9. The door according to claim 1, wherein the projections are formed on the inner face of the air-conditioning case in such a way as to be in parallel face-to-face contact with the sheet member.

10. The door according to claim 1, wherein the door body includes a plurality of through holes.

11. The door according to claim 1, wherein the sheet member is made of fabric or film.

12. The door according to claim 1, wherein the sheet member contains an antibacterial material.

13. A door for an air conditioner in a vehicle, which is rotatably mounted inside an air-conditioning case to thereby adjust a degree of opening of a specific passageway inside the air-conditioning case, the door comprising:

a rotary shaft rotatably mounted inside the air-conditioning case;

a door body operated together with the rotary shaft to adjust the degree of opening of the specific passageway; and

a sheet member mounted in such a way as to surround the door body, the sheet member being in close contact with projections formed inside the air-conditioning case, both end portions of the sheet member being joined to the door body through joining means.

14. The door according to claim 13, wherein the joining means includes: fixing pins protrudingly formed on one side of the rotary shaft; and holes formed at both end portions of the sheet member in such a way as to be caught to the fixing pins.

15. The door according to claim 13, wherein the joining means includes: fixing pins protrudingly formed on the door body; and holes formed at both end portions of the sheet member in such a way as to be caught to the fixing pins.
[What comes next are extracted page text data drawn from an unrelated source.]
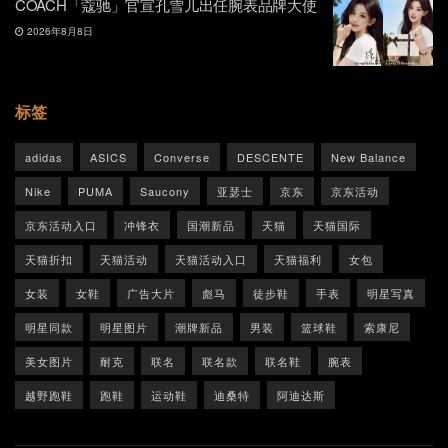
COACH「蔻驰」官宣孔雪儿出任腕表品牌大使
2026年8月8日
标签
adidas
ASICS
Converse
DESCENTE
New Balance
Nike
PUMA
Saucony
亚瑟士
京东
京东活动
京东活动入口
冲锋衣
国潮新品
天猫
天猫国际
天猫折扣
天猫活动
天猫活动入口
天猫福利
女包
女装
女鞋
广告大片
彪马
徒步鞋
手表
明星写真
明星同款
明星图片
潮牌新品
男装
篮球鞋
索康尼
美女图片
耐克
联名
联名款
联名鞋
腕表
越野跑鞋
跑鞋
运动鞋
迪桑特
阿迪达斯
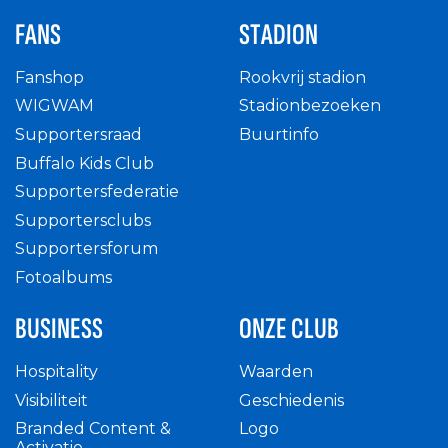
FANS
STADION
Fanshop
Rookvrij stadion
WIGWAM
Stadionbezoeken
Supportersraad
Buurtinfo
Buffalo Kids Club
Supportersfederatie
Supportersclubs
Supportersforum
Fotoalbums
BUSINESS
ONZE CLUB
Hospitality
Waarden
Visibiliteit
Geschiedenis
Branded Content &
Logo
Activatie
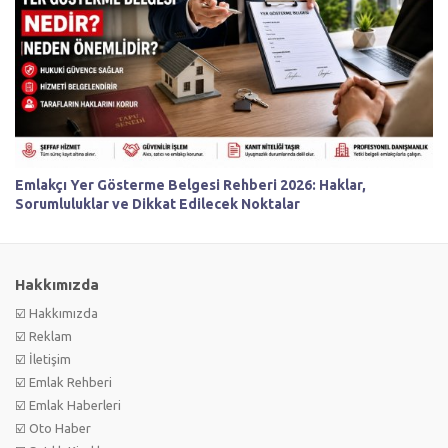
Emlakçı Yer Gösterme Belgesi Rehberi 2026: Haklar,
Sorumluluklar ve Dikkat Edilecek Noktalar
Hakkımızda
☑️ Hakkımızda
☑️ Reklam
☑️ İletişim
☑️ Emlak Rehberi
☑️ Emlak Haberleri
☑️ Oto Haber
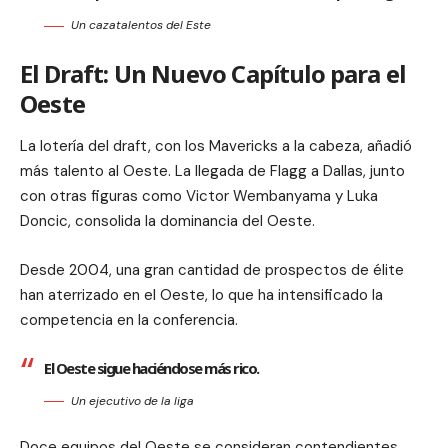
Un cazatalentos del Este
El Draft: Un Nuevo Capítulo para el
Oeste
La lotería del draft, con los Mavericks a la cabeza, añadió
más talento al Oeste. La llegada de Flagg a Dallas, junto
con otras figuras como Victor Wembanyama y Luka
Doncic, consolida la dominancia del Oeste.
Desde 2004, una gran cantidad de prospectos de élite
han aterrizado en el Oeste, lo que ha intensificado la
competencia en la conferencia.
El Oeste sigue haciéndose más rico.
Un ejecutivo de la liga
Doce equipos del Oeste se consideran contendientes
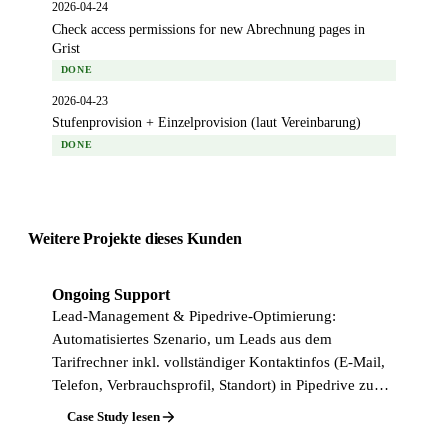
2026-04-24
Check access permissions for new Abrechnung pages in
Grist
DONE
2026-04-23
Stufenprovision + Einzelprovision (laut Vereinbarung)
DONE
Weitere Projekte dieses Kunden
Ongoing Support
Lead-Management & Pipedrive-Optimierung:
Automatisiertes Szenario, um Leads aus dem
Tarifrechner inkl. vollständiger Kontaktinfos (E-Mail,
Telefon, Verbrauchsprofil, Standort) in Pipedrive zu…
Case Study lesen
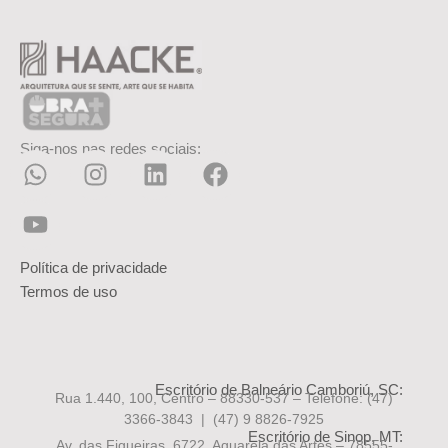
Siga-nos nas redes sociais:
Política de privacidade
Termos de uso
Escritório de Balneário Camboriú, SC:
Rua 1.440, 100, Centro – 88330-537 – Telefone:
(47)
3366-3843 | (47) 9 8826-7925
Escritório de Sinop, MT:
Av. das Figueiras, 6722, Aquarela das Artes – 78555-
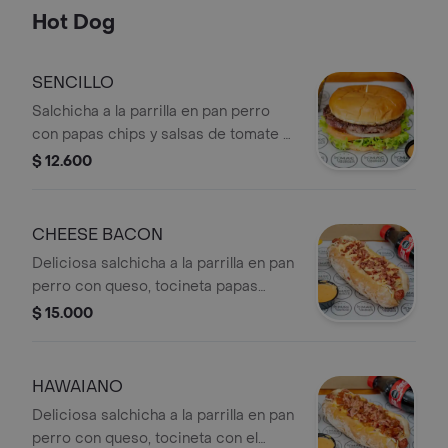
Hot Dog
SENCILLO
Salchicha a la parrilla en pan perro
con papas chips y salsas de tomate y
mostaza.
$ 12.600
CHEESE BACON
Deliciosa salchicha a la parrilla en pan
perro con queso, tocineta papas
chips y salsas
$ 15.000
HAWAIANO
Deliciosa salchicha a la parrilla en pan
perro con queso, tocineta con el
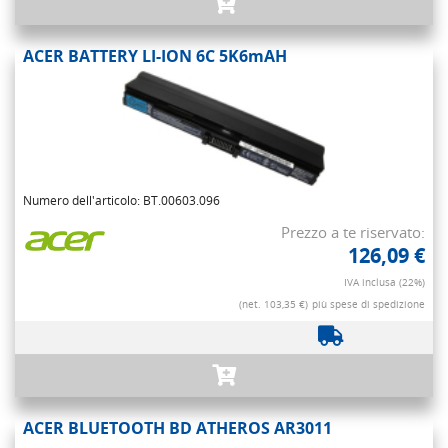
ACER BATTERY LI-ION 6C 5K6mAH
Numero dell'articolo: BT.00603.096
Prezzo a te riservato:
126,09 €
IVA inclusa (22%)
(net. 103,35 €)
più spese di spedizione
ACER BLUETOOTH BD ATHEROS AR3011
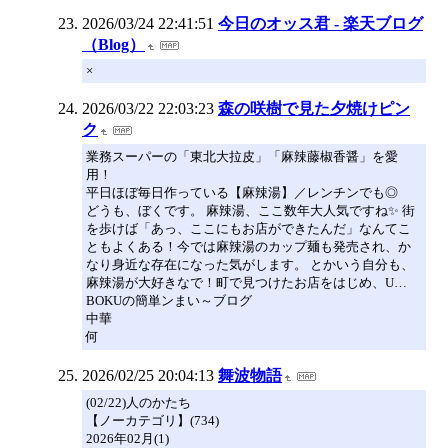
2026/03/24 22:41:51
今日のオッス君 - 楽天ブログ
（Blog）
×
2026/03/22 22:03:23
森の咲樹で見た夕焼けピン
ク
業務スーパーの「東北大拉皮」「麻辣藤椒香醤」を愛
用！
平日ほぼ毎日作っている【麻辣湯】／レンチンでも◎
どうも、ぼくです。 麻辣湯、ここ数年大人気ですね✨ 街
を歩けば「あっ、ここにもお店ができたんだ」なんてこ
ともよくある！今では麻辣湯のカップ麺も発売され、か
なり身近な存在になった気がします。 とかいう自分も、
麻辣湯が大好きなで！町で見つけたお店をはじめ、U…
BOKUの簡単ンまい～ブログ
中華
何
2026/02/25 20:04:13
舞波物語
(02/22)人のかたち
【ノーカテゴリ】(734)
2026年02月(1)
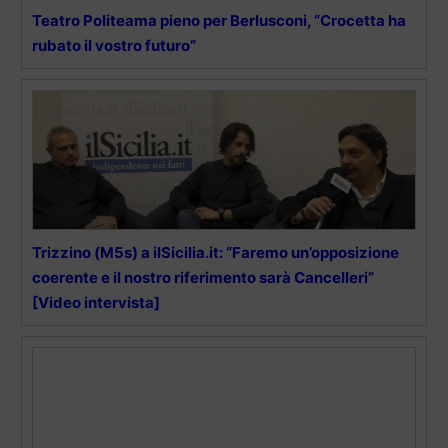
Teatro Politeama pieno per Berlusconi, “Crocetta ha
rubato il vostro futuro”
Trizzino (M5s) a ilSicilia.it: “Faremo un’opposizione
coerente e il nostro riferimento sarà Cancelleri”
[Video intervista]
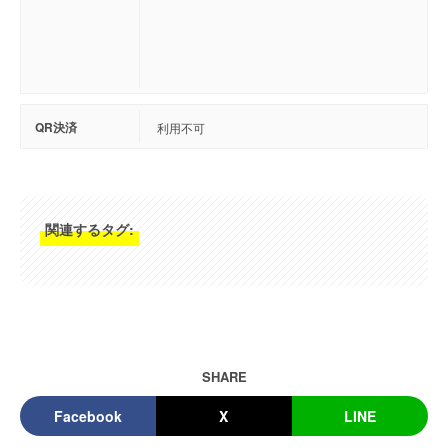
QR決済
利用不可
関連するタグ:
SHARE
Facebook
X
LINE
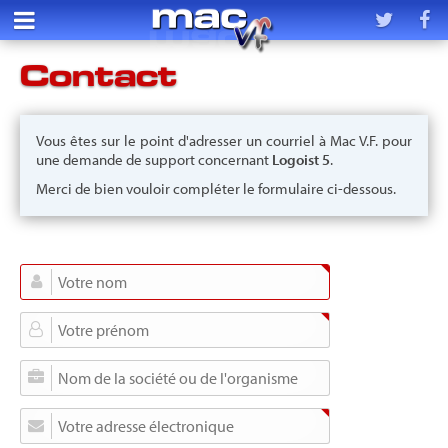
Contact
Vous êtes sur le point d'adresser un courriel à Mac V.F. pour
une demande de support concernant
Logoist 5
.
Merci de bien vouloir compléter le formulaire ci-dessous.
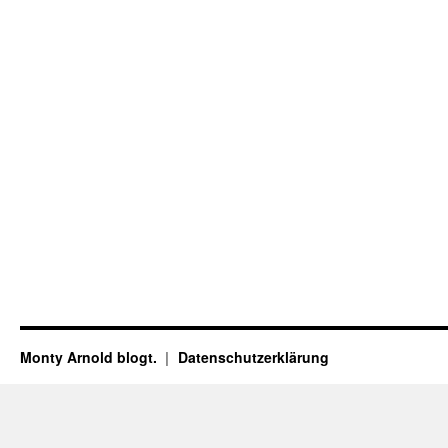
Monty Arnold blogt.
Datenschutz­erklärung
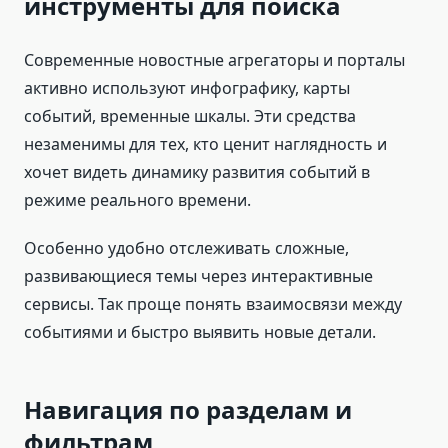
инструменты для поиска
Современные новостные агрегаторы и порталы
активно используют инфографику, карты
событий, временные шкалы. Эти средства
незаменимы для тех, кто ценит наглядность и
хочет видеть динамику развития событий в
режиме реального времени.
Особенно удобно отслеживать сложные,
развивающиеся темы через интерактивные
сервисы. Так проще понять взаимосвязи между
событиями и быстро выявить новые детали.
Навигация по разделам и
фильтрам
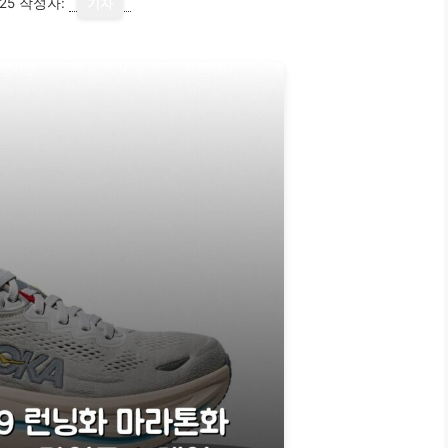
25
작성자:
기자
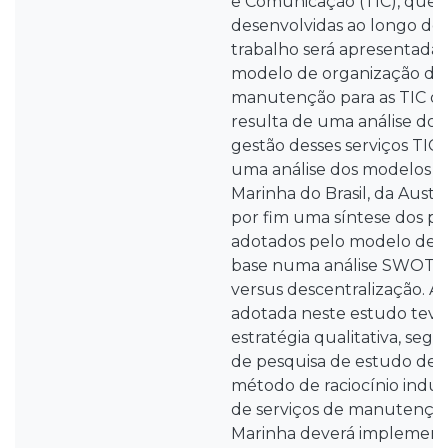
e Comunicação (TIC), que 
desenvolvidas ao longo do
trabalho será apresentada
modelo de organização de 
manutenção para as TIC da
resulta de uma análise do 
gestão desses serviços TIC 
uma análise dos modelos a
Marinha do Brasil, da Austrá
por fim uma síntese dos pr
adotados pelo modelo de c
base numa análise SWOT c
versus descentralização. A
adotada neste estudo tev
estratégia qualitativa, se
de pesquisa de estudo de c
método de raciocínio induti
de serviços de manutenção
Marinha deverá implement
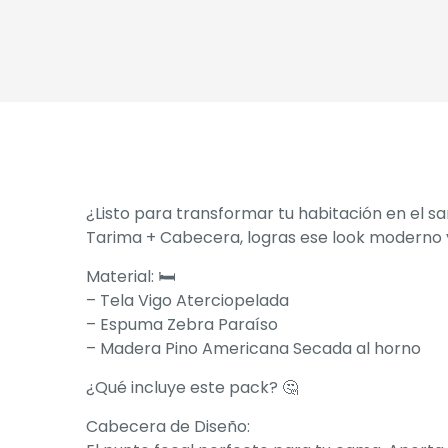
¿Listo para transformar tu habitación en el s
Tarima + Cabecera, logras ese look moderno y
Material: 🛏️
– Tela Vigo Aterciopelada
– Espuma Zebra Paraíso
– ⁠Madera Pino Americana Secada al horno
¿Qué incluye este pack? 🤔
Cabecera de Diseño:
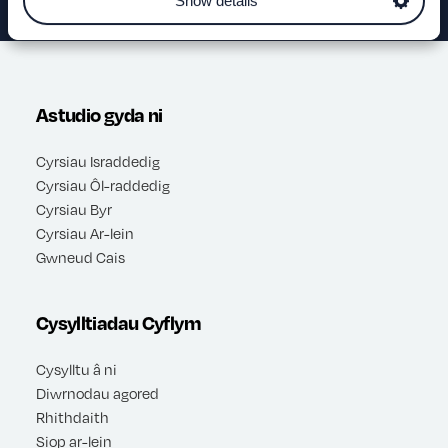
Show details
Astudio gyda ni
Cyrsiau Israddedig
Cyrsiau Ôl-raddedig
Cyrsiau Byr
Cyrsiau Ar-lein
Gwneud Cais
Cysylltiadau Cyflym
Cysylltu â ni
Diwrnodau agored
Rhithdaith
Siop ar-lein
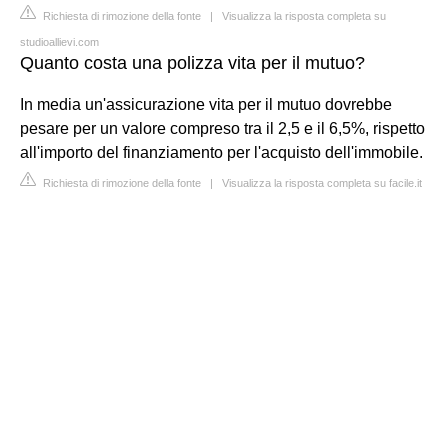
Richiesta di rimozione della fonte
|
Visualizza la risposta completa su
studioallievi.com
Quanto costa una polizza vita per il mutuo?
In media un'assicurazione vita per il mutuo dovrebbe
pesare per un valore compreso tra il 2,5 e il 6,5%, rispetto
all'importo del finanziamento per l'acquisto dell'immobile.
Richiesta di rimozione della fonte
|
Visualizza la risposta completa su facile.it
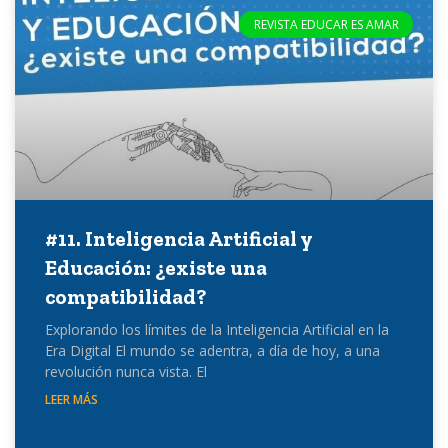
REVISTA EDUCAR ES AMAR
#11. Inteligencia Artificial y
Educación: ¿existe una
compatibilidad?
Explorando los límites de la Inteligencia Artificial en la
Era Digital El mundo se adentra, a día de hoy, a una
revolución nunca vista. El
LEER MÁS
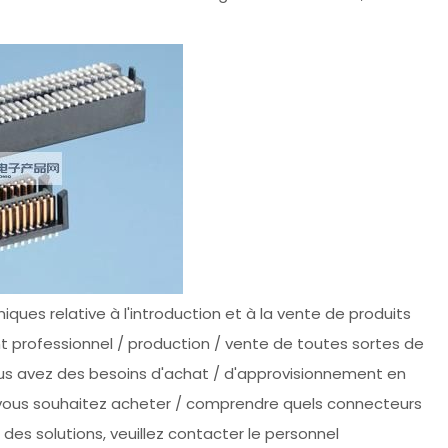
ques relative à l'introduction et à la vente de produits
nt professionnel / production / vente de toutes sortes de
 vous avez des besoins d'achat / d'approvisionnement en
si vous souhaitez acheter / comprendre quels connecteurs
 des solutions, veuillez contacter le personnel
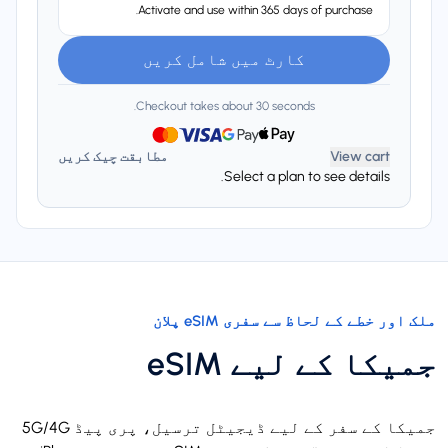
Activate and use within 365 days of purchase.
کارٹ میں شامل کریں
Checkout takes about 30 seconds.
View cart
مطابقت چیک کریں
Select a plan to see details.
ملک اور خطے کے لحاظ سے سفری eSIM پلان
جمیکا کے لیے eSIM
جمیکا کے سفر کے لیے ڈیجیٹل ترسیل، پری پیڈ 5G/4G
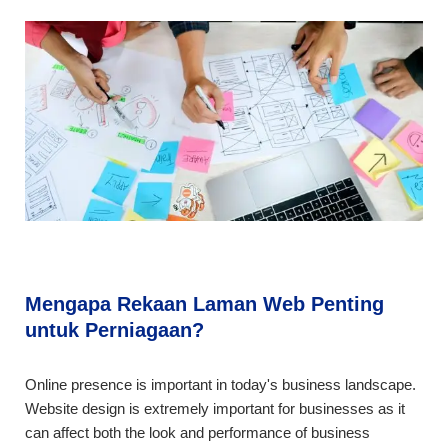
Mengapa Rekaan Laman Web Penting
untuk Perniagaan?
Online presence is important in today's business landscape.
Website design is extremely important for businesses as it
can affect both the look and performance of business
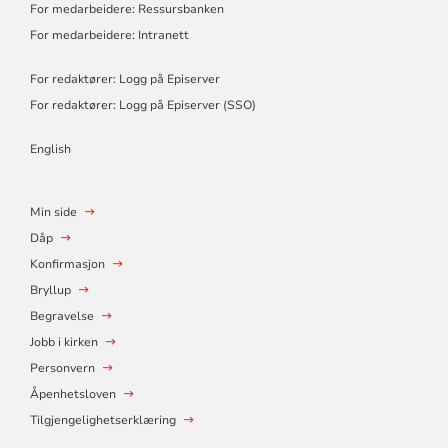
For medarbeidere: Ressursbanken
For medarbeidere: Intranett
For redaktører: Logg på Episerver
For redaktører: Logg på Episerver (SSO)
English
Min side
Dåp
Konfirmasjon
Bryllup
Begravelse
Jobb i kirken
Personvern
Åpenhetsloven
Tilgjengelighetserklæring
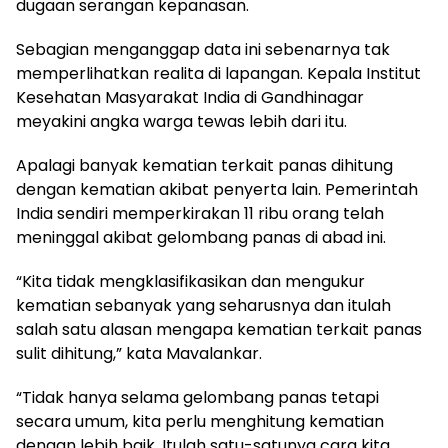
dugaan serangan kepanasan.
Sebagian menganggap data ini sebenarnya tak
memperlihatkan realita di lapangan. Kepala Institut
Kesehatan Masyarakat India di Gandhinagar
meyakini angka warga tewas lebih dari itu.
Apalagi banyak kematian terkait panas dihitung
dengan kematian akibat penyerta lain. Pemerintah
India sendiri memperkirakan 11 ribu orang telah
meninggal akibat gelombang panas di abad ini.
“Kita tidak mengklasifikasikan dan mengukur
kematian sebanyak yang seharusnya dan itulah
salah satu alasan mengapa kematian terkait panas
sulit dihitung,” kata Mavalankar.
“Tidak hanya selama gelombang panas tetapi
secara umum, kita perlu menghitung kematian
dengan lebih baik. Itulah satu-satunya cara kita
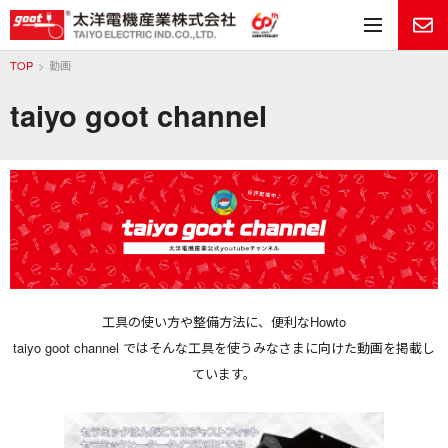
メ
TOP
動画
taiyo goot channel
工具の使い方や整備方法に、便利なHowto
taiyo goot channel ではそんな工具を使うみなさまに向けた動画を掲載し
ています。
16. The door according to claim 14, wherein the fixing pins are fused in a state where the holes of the sheet member are caught to the fixing pins.

17. The door according to claim 15, wherein the fixing pins are fused in a state where the holes of the sheet member are caught to the fixing pins.

18. The door according to claim 15, wherein the fixing pins are formed at locations, which are spaced apart from the projections at a predetermined interval, to prevent an interference with the projections of the air-conditioning case.